(Stored data entries)
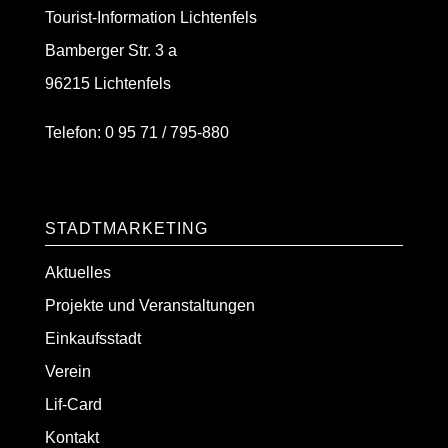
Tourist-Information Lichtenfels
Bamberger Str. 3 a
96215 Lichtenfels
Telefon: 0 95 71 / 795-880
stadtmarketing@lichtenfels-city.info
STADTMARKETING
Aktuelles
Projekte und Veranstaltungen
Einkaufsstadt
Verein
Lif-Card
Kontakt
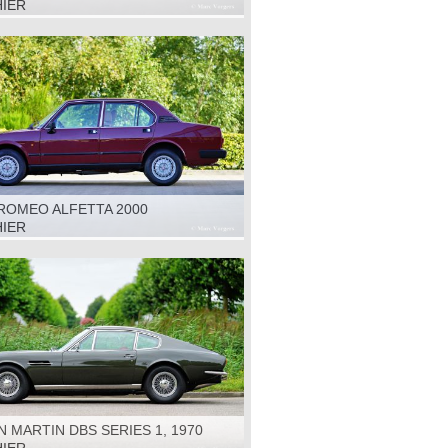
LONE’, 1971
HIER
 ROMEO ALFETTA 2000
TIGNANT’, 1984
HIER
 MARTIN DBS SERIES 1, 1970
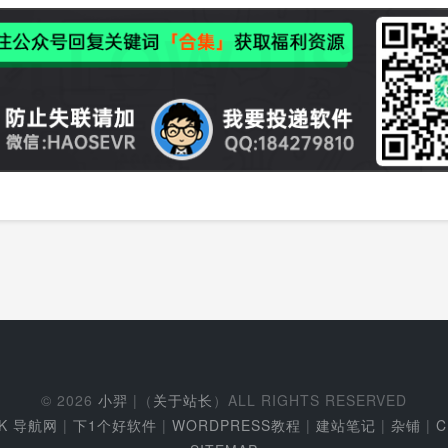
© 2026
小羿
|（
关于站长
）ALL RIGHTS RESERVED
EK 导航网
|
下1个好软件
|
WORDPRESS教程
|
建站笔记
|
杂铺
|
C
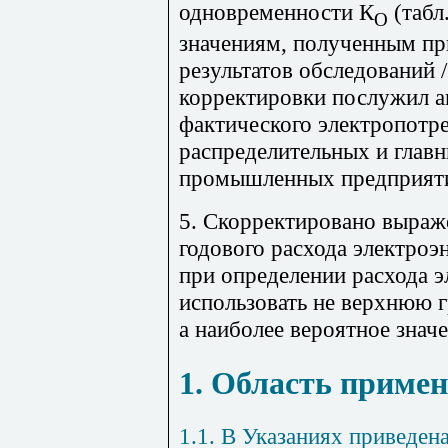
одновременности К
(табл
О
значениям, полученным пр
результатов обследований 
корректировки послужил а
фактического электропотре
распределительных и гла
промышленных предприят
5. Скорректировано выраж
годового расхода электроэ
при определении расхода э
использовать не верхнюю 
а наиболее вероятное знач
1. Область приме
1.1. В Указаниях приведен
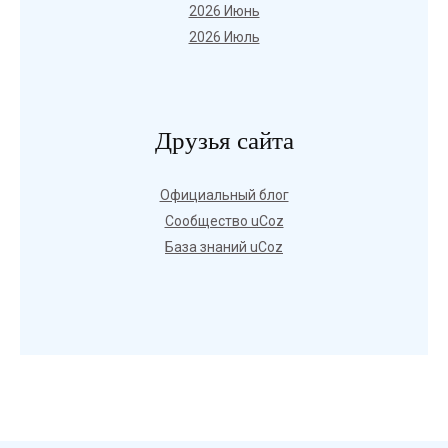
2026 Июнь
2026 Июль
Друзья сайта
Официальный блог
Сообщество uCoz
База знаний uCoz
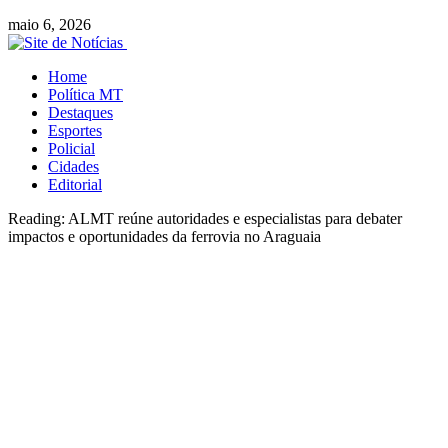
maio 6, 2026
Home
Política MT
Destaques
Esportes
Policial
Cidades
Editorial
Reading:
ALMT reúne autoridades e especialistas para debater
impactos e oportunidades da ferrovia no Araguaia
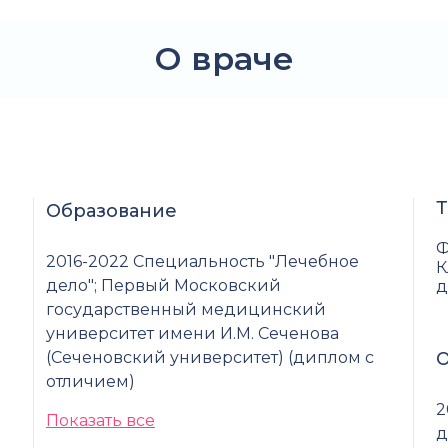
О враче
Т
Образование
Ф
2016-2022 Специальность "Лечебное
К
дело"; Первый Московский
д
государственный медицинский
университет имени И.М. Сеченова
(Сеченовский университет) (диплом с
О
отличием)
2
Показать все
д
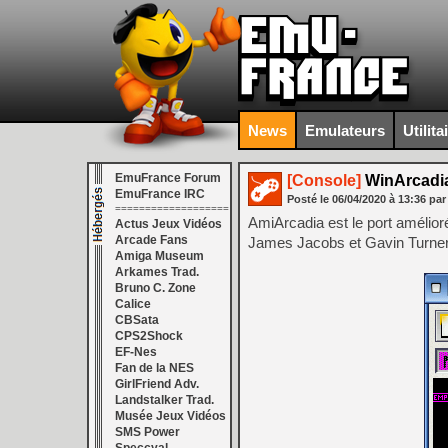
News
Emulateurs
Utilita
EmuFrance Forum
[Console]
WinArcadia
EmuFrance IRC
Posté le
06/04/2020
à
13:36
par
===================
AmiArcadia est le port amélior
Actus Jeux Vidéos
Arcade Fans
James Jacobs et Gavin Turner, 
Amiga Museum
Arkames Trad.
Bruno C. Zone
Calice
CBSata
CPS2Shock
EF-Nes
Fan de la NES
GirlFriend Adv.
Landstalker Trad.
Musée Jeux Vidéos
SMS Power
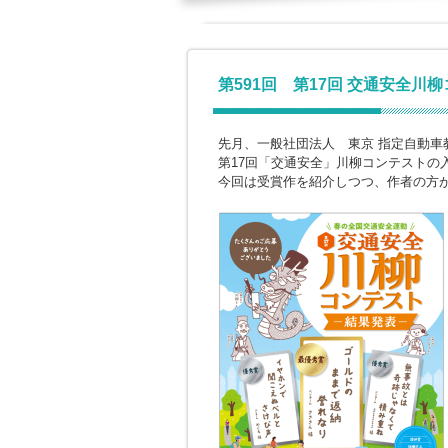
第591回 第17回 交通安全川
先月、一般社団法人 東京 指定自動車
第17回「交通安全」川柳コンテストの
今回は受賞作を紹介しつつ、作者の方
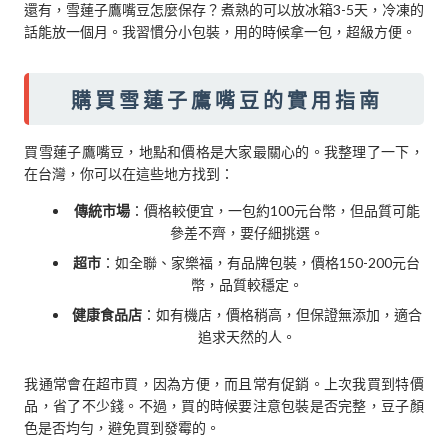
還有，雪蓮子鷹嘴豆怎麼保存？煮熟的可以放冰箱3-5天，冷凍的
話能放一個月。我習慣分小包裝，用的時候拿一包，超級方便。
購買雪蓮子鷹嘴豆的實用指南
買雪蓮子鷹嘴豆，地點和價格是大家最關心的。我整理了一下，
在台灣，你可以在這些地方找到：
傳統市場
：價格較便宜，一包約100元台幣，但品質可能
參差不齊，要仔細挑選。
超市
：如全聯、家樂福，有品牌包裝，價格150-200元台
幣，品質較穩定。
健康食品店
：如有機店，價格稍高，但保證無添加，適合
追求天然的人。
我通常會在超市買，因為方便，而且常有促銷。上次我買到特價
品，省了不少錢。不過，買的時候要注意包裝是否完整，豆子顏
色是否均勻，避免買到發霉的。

EXERCISE. Scan the records for the word "Jeux", and copy each line where it is found.

RESULT FOR THIS EXERCISE.
Actus Jeux Vidéos
Musée Jeux Vidéos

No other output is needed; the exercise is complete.